Beyond the AML implications, Silvania acknowledged incorrect reporting regarding the recent issuance of licences. He clarified that the licences were issued under the existing regime – the NOOGH – and not the LOK, which is incoming.

He advised that the strict conditions and policies attached to the new licences helps to align “Curaçao licence holders with the expected standards and operational responsibilities that exist in the gambling industry today – in particular with anti-money laundering which is a critical issue for Curaçao at this time.”

Silvania insists LOK is a combined effort

Silvania also addressed rumours that the LOK had been drafted privately without input from industry stakeholders.

“Nothing could be further from the truth,” he stated. “The LOK was not drafted in a bubble. Widespread local and international input and consideration is a fundamental part of what the LOK has become today.”

Further, Silvania outlined the potential benefits of the LOK for Curaçao’s economy. He explained that under the NOOGH, Curaçao’s government receives ANG120,000 (£52,894/€61,810/$66,901) per year per licence. Comparatively, in jurisdictions such as Malta or the Isle of Man, direct licence revenue can be up to €82m.

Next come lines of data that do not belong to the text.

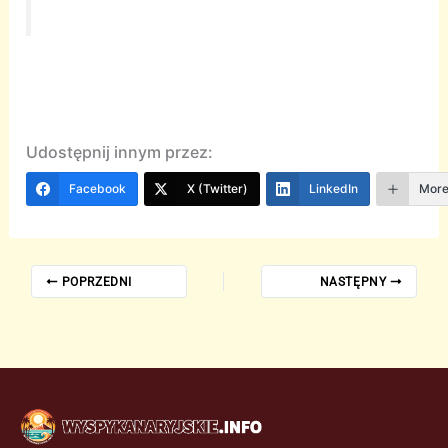
Udostępnij innym przez:
Facebook
X (Twitter)
LinkedIn
Mor
POPRZEDNI
NASTĘPNY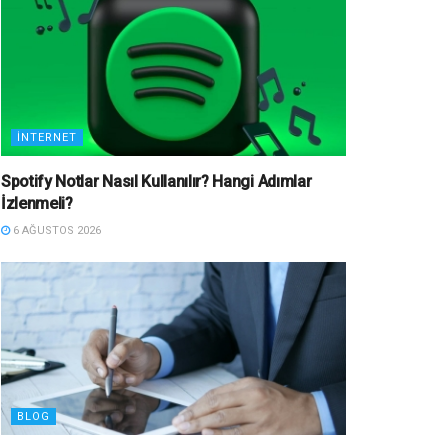
İNTERNET
Spotify Notlar Nasıl Kullanılır? Hangi Adımlar
İzlenmeli?
6 AĞUSTOS 2026
BLOG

“Let me be clear – the Curaçao gambling industry has more licences than these jurisdictions combined, but the funds in Curaçao are being directed to the private sector or else offshore,” Silvania explained. “The government and the people are being robbed of their rightful income.”

Silvania confirmed details of the LOK licence fees last December. He stipulated that this would just be the beginning for Curaçao’s economy, which could see improvements to education and health.

“In a well-managed gambling jurisdiction those direct revenues to the regulator are just the beginning of the influx of money,” said Silvania. “The overall impact is monumental and demonstrates the real potential value to the economy which can start investing more in education, health and infrastructure for the long-term benefit of the entire population.”

Curaçao’s LOK: Where are we now?

The first reading of the LOK in parliament represents a milestone for the legislation, which has been creeping closer to implementation over the last six months.

The jurisdiction’s new licensing process opened on 1 September 2023, as the Gaming Control Board (GCB) opened the licence application portal. This kicked off a period of transition for Curaçao’s gaming industry.

Later that month Hilary Stewart-Jones was confirmed to be joining the GCB as an adviser. When the LOK comes into force, the Curaçao Gaming Authority will take over as the new regulator.

Last November, the licence application portal began to accept account registrations for applicants and those holding sub-licences.